Ukraine is a major exporter of grain, especially wheat and seeds used for seed oil. Russia’s blockade of Ukrainian ports and disruption of the whole country has effectively removed 20 percent of the world’s expected wheat exports from the market. Most Ukrainian grain was transported to the ports on the Black Sea coast and then exported by ship; now that is no longer possible. Ukraine lacks sufficient rail capacity to ship all the grain to Europe over land. I spoke to one expert on the subject last week, and she estimated that it would take Ukraine 18 months to two years to export all its grain in storage via rail. With Russia’s strike on the Kyiv plant that works with grain export train cars this capacity is reduced further. Additionally, if the existing harvested grains aren’t transported out of Ukraine this year, then Ukrainian farmers will have nowhere to store their harvest in the fall, and no incentive to plant new grains for the next year. Agriculture is responsible for about 9 percent of Ukraine’s GDP and provides 18 percent of all the jobs in Ukraine. Shutting this sector down would be a huge blow to Ukraine’s economy and a great victory in Russia’s war of attrition.

A Russian attempt to prevent the export of Ukraine’s grain might also be a partial explanation for Russia’s repeated attacks on the Dniester estuary bridge. This bridge has a rail line and a roadway, and Russia has attacked it with cruise missiles four times since the start of expanded hostilities. This repeated fixation on this bridge was a bit puzzling for me. On the one hand, in principle destroying it would isolate the Budjak region of Ukraine (the southwest corner of Ukraine) from the rest of the country. But there is another way to drive into the region, by taking the M15 highway from Odesa. This road briefly passes through Moldova but the countries have worked out an arrangement where you can pass through Moldova without going through customs. This road was recently totally resurfaced and it is much better than the one that crosses the Dniester bridge.

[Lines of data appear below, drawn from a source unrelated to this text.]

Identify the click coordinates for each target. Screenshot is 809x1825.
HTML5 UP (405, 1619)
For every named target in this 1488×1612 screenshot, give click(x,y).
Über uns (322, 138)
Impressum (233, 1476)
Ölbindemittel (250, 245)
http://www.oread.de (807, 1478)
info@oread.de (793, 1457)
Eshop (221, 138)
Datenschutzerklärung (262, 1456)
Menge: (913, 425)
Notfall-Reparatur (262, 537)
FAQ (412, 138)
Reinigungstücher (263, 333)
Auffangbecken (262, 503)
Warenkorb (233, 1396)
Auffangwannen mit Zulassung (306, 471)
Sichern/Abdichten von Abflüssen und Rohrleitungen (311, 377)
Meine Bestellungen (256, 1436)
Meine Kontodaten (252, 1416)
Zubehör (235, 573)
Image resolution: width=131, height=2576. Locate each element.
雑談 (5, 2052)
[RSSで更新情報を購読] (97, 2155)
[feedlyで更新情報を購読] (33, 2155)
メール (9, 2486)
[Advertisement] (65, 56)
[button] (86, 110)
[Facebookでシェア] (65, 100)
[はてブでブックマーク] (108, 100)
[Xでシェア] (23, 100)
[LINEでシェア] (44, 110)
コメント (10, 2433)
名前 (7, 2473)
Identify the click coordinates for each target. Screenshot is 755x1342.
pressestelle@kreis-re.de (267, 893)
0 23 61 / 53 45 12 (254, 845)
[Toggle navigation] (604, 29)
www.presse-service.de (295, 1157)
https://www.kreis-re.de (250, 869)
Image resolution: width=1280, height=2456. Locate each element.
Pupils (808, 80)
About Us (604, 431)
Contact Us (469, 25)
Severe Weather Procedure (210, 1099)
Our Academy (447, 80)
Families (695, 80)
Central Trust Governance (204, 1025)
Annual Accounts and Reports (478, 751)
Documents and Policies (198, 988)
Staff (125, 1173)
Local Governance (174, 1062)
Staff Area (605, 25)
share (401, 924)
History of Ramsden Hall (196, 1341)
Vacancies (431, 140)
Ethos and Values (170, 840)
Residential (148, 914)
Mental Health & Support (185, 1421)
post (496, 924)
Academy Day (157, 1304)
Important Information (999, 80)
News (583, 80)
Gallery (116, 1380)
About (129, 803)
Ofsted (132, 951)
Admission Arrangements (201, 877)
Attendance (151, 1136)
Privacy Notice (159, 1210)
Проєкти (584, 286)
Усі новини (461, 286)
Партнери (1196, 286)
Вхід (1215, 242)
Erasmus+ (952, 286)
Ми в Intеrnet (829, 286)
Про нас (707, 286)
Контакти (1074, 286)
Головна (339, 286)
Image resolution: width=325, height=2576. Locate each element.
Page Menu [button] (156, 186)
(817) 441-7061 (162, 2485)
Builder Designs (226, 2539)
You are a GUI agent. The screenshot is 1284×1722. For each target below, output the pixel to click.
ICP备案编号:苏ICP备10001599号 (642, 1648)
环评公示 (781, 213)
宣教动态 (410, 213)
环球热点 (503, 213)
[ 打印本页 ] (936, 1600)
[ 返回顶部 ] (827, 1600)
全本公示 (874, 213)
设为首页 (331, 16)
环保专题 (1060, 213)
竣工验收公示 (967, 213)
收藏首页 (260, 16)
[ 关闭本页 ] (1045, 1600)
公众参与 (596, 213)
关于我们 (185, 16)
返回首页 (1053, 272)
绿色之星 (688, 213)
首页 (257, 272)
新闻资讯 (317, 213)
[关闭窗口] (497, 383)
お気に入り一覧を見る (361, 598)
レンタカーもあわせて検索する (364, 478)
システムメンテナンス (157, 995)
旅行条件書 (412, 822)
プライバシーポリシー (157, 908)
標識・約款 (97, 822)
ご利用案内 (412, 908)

Perhaps if Russia was planning to conduct some kind of operation in the Budjak region and make it a new “Peoples’ Republic,” attacking the bridge would make military sense. Russia actually tried something like this in March 2015 with the “People’s Rada of Bessarabia,” (another name for Budjak) but there is no indication that something like this is in the cards again, and Russia lacks the amphibious capacity to capture this territory outright. However, if Russia is trying to prevent the use of the rail line that runs from Odesa’s port to Romania (and the Danube) in order to disrupt grain exports, the repeated strikes make more sense. The only other train lines from Odesa that do not have to take the long way around into Europe through Western Ukraine head through the Russian-influenced Transdnestrian breakaway “republic” in Moldova, rail lines which Russia could probably disrupt or destroy with ease—or just prevent their use entirely.